“With the cow, I was confident that we could afford my son’s university education,” Mrs Sam, 50, said.
Written by Ho Huu Nhan, Phan The Chien, Phan Thanh Công, Tran Thi Thuy, Le Duong Quynh Trang, Nguyen Thi Tình.
Simply being able to make ends meet used to be a far off dream for Mrs Le Thi Sam, 50, who lives in Trieu Phong district in Quang Tri province.
“Our family didn’t have any warm blankets and we only had one bicycle for all six of us. I didn’t think I would be able to afford higher education for all my four children,” she recalled.
Mrs Sam and her husband’s main source of income was rice farming and her husband also worked as a bricklayer when the harvest was over. However, they could not earn enough for their daily needs.
Mrs Sam had to borrow from her neighbours every day with most of their meals consisting of home-grown vegetables, rice mixed with sweet potatoes and fish sauce. Breakfast was dried or boiled sweet vegetables. “We never ate the ducks or chickens that we raised, so we could sell them at the local market to have some money for our children’s education,” the woman continued.

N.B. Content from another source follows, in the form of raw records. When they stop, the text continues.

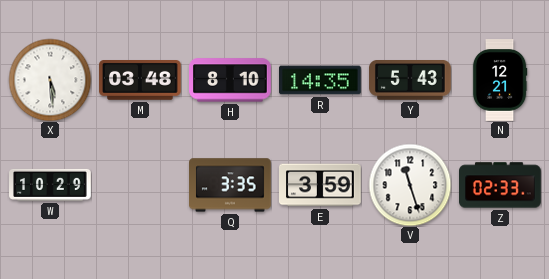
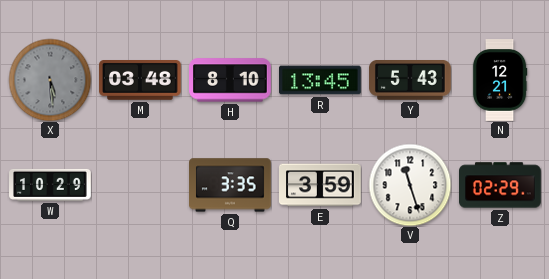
X dial: white -> grey
R: 14:35 -> 13:45
Z: 02:33 -> 02:29
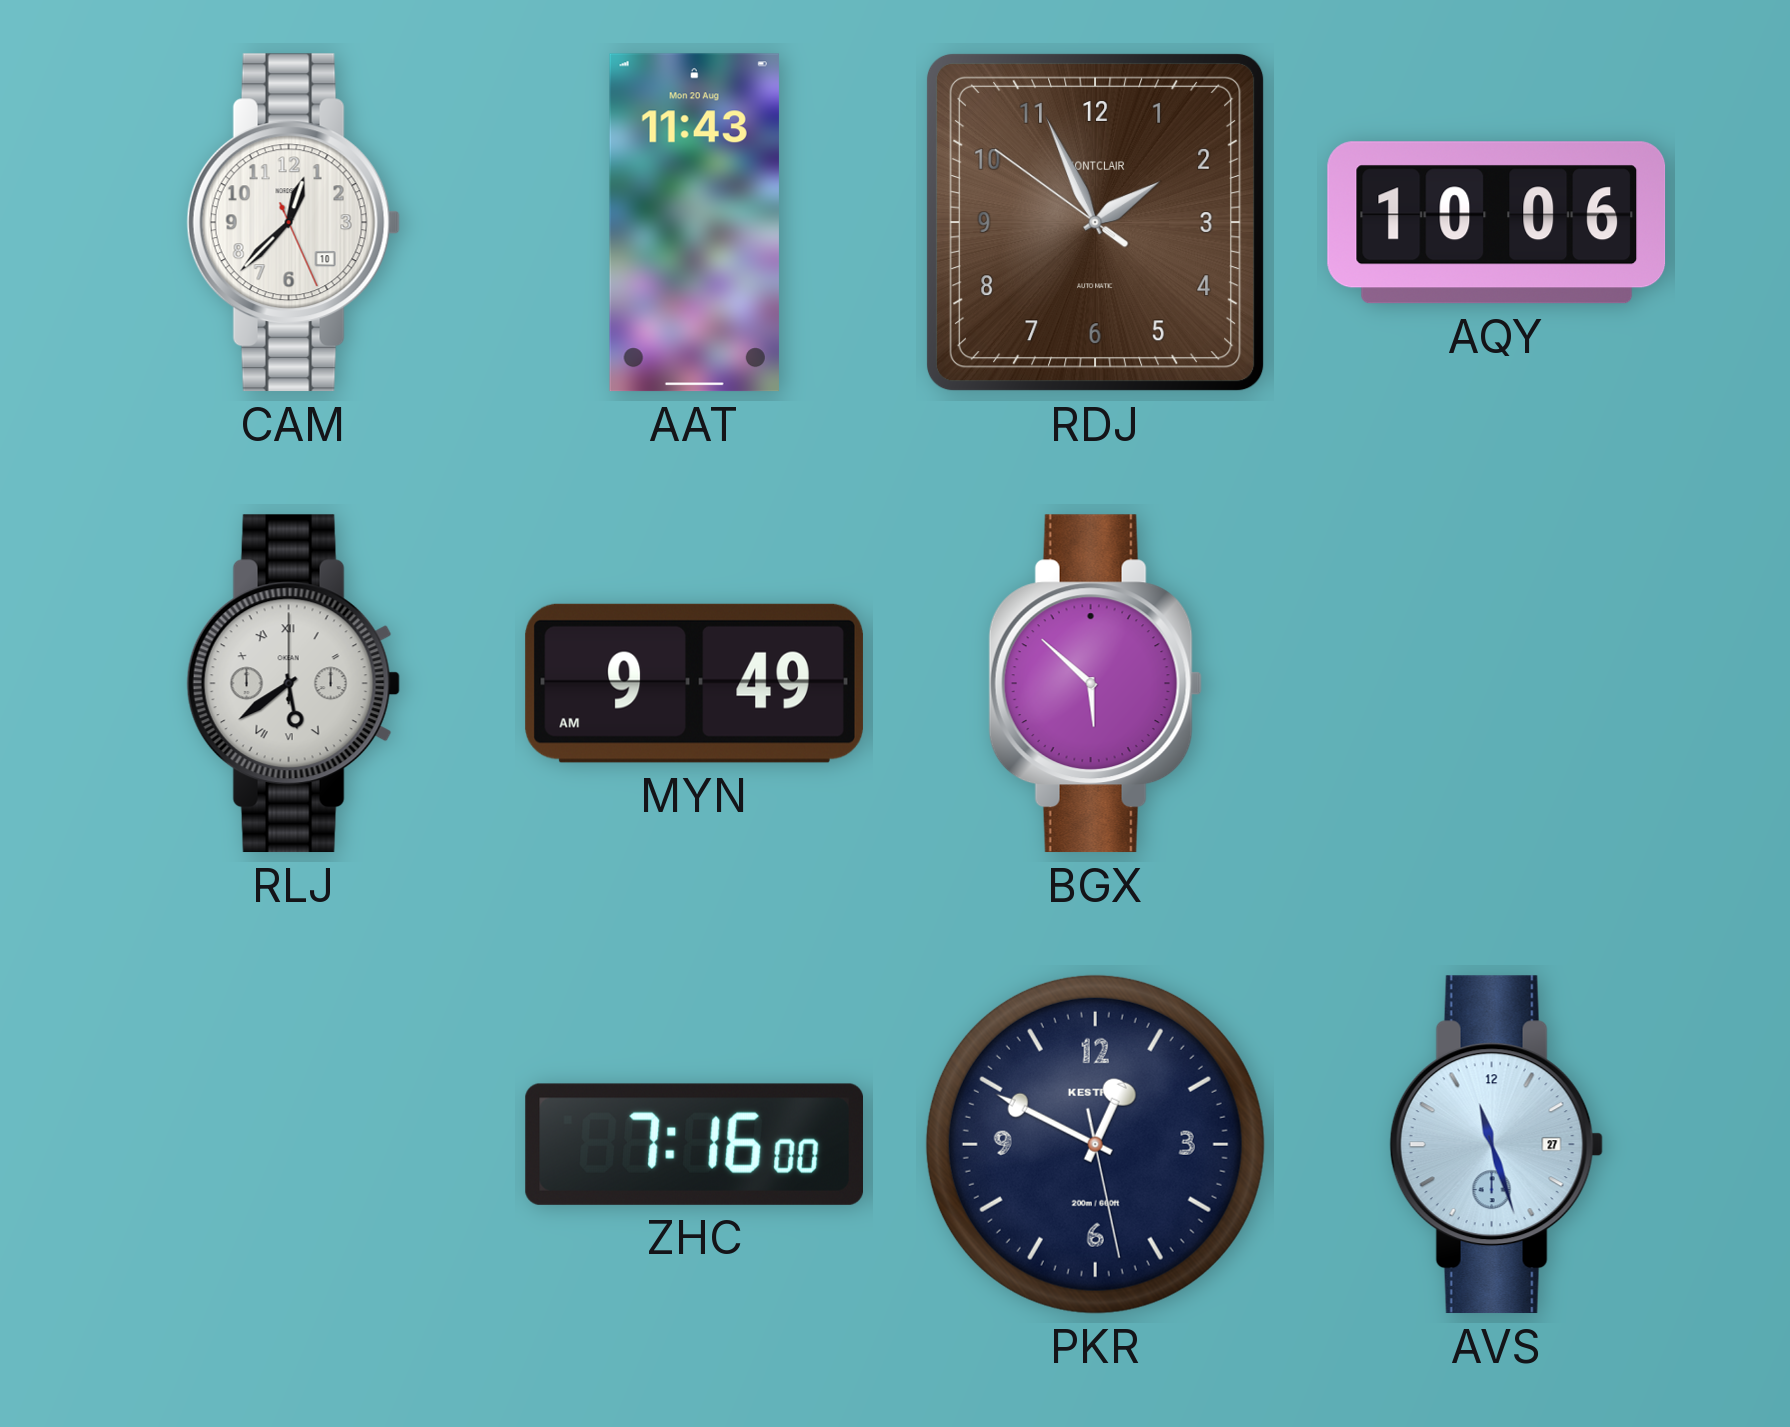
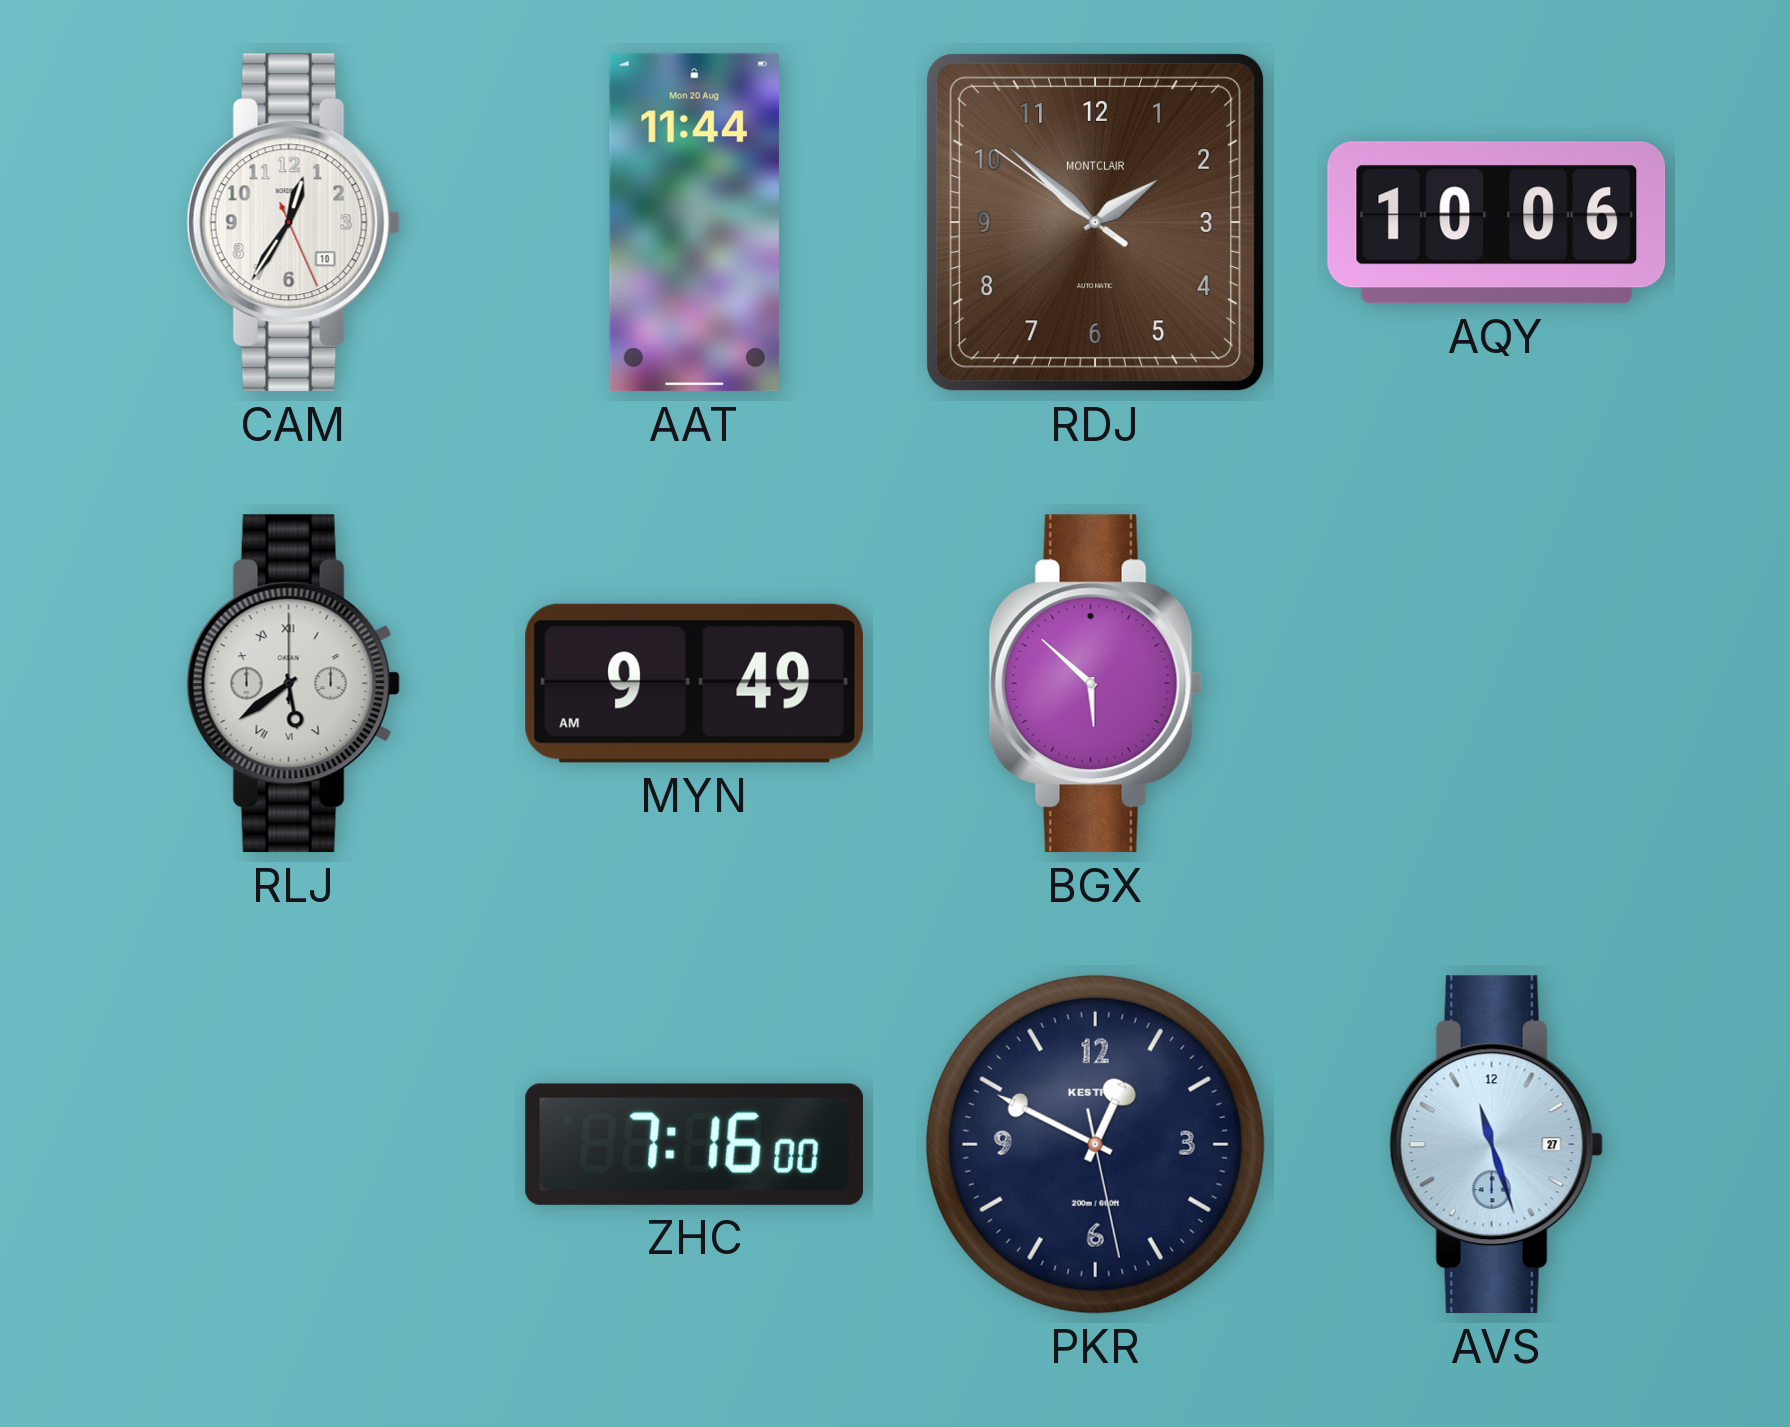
CAM: 12:37 -> 12:35
AAT: 11:43 -> 11:44
RDJ: 1:55 -> 1:51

“When my eldest son was already a second-year student at university, my second eldest son passed the entrance exam for another university. He was so happy, but my husband and I were very worried about the cost,” Mrs Sam explained.
Eventually, due to their financial plight, the parents took the difficult decision to ask their son not to continue his studies. “He asked us to borrow some money for his university fees and promised to help pay it back when he was graduated,” she added.

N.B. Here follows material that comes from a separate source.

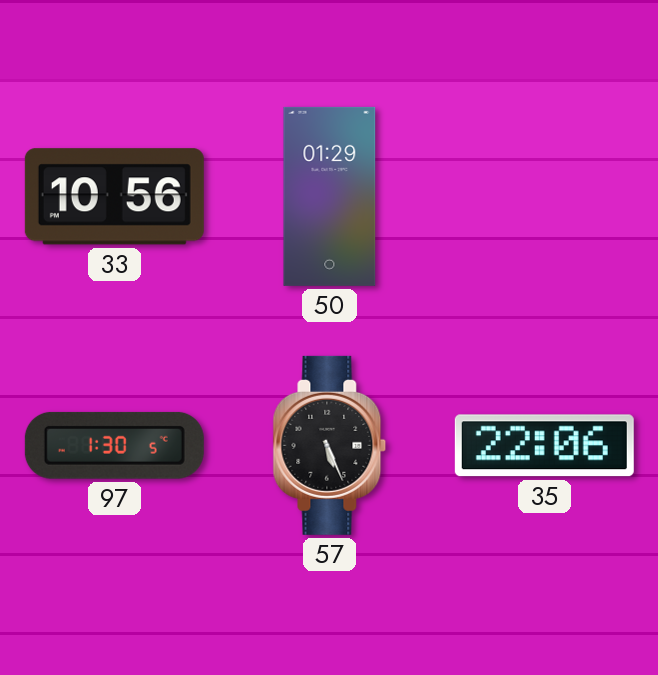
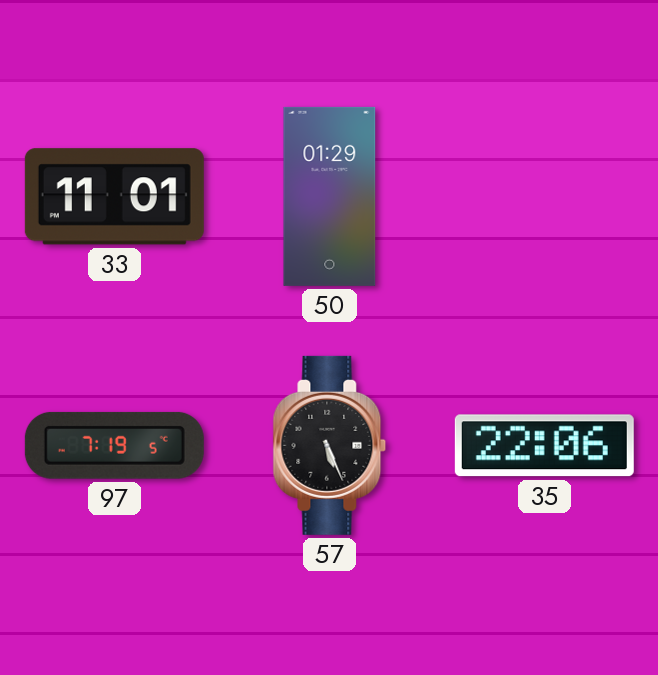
33: 10:56 -> 11:01
97: 1:30 -> 7:19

It was 2008 and Mrs Sam and her husband didn’t know what to do for the best. But before they had come to a final decision, they received a cow from World Vision.
“It was so lucky. With the cow, I was confident that we could afford my son’s university education,” she said. “We had always dreamt of having a cow as it would allow us to save money, but I didn’t think that it would come true.”

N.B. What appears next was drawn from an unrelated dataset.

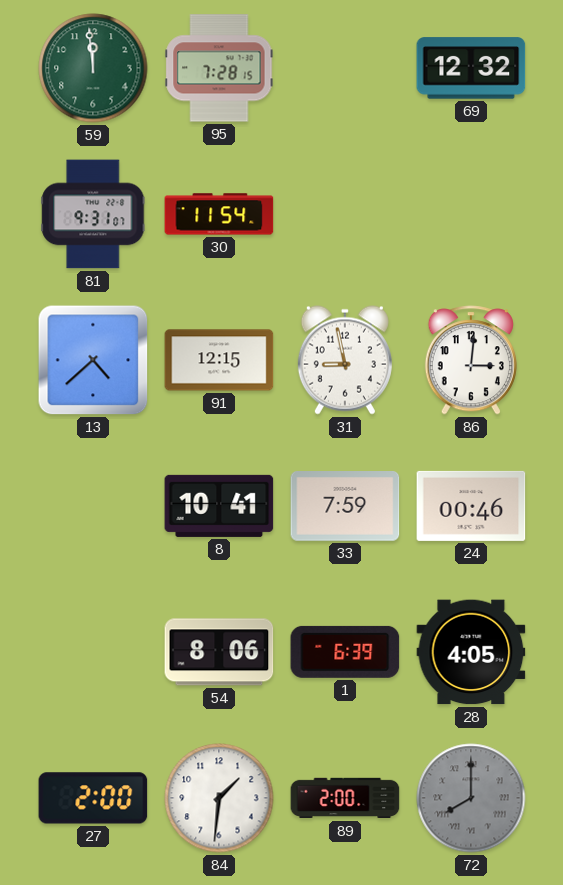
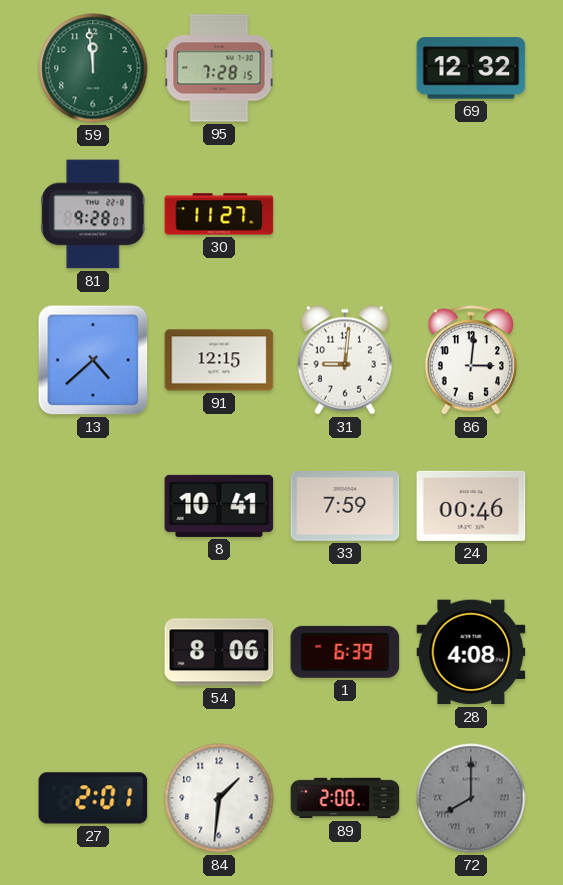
81: 9:31 -> 9:28
30: 11:54 -> 11:27
31: 8:58 -> 9:01
28: 4:05 -> 4:08
27: 2:00 -> 2:01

Ngan (left), Mrs Sam’s daughter, is happy when receiving a letter from her sponsor.
Mrs Sam is a member of the local Development and Society Group (DSG) for poor farmers. At their monthly meetings, the members share their experiences of cultivation, raising animals and taking care of their children and also contribute to their group’s savings. To assist the operation of the group, World Vision provides its members with technical training and initial material support, such as seeds and breeding animals.
Mrs Sam’s family now have five cows with a further one given to a fellow DSG member in 2012 and another sold to cover their son’s education.
“My eldest son has graduated from university now and found a good job, which means he can help us support my two daughters’ education,” the woman said. “We expect to have two more calves in 2014 and I plan to sell two cows for money to rebuild my kitchen and toilet.”
“I believe that it was both our strong determination and World Vision’s support that helped us overcome our difficulties,” she confirmed.
The family now lives in a recently repaired house while Mrs Sam’s two daughters go to school on their own bicycles and her husband has a motorbike to get to work.
“I was so happy when my house was repaired,” said Ngan, the youngest daughter, who belongs to World Vision’s sponsorship programme. “I’ll study hard so I can be a geography teacher.”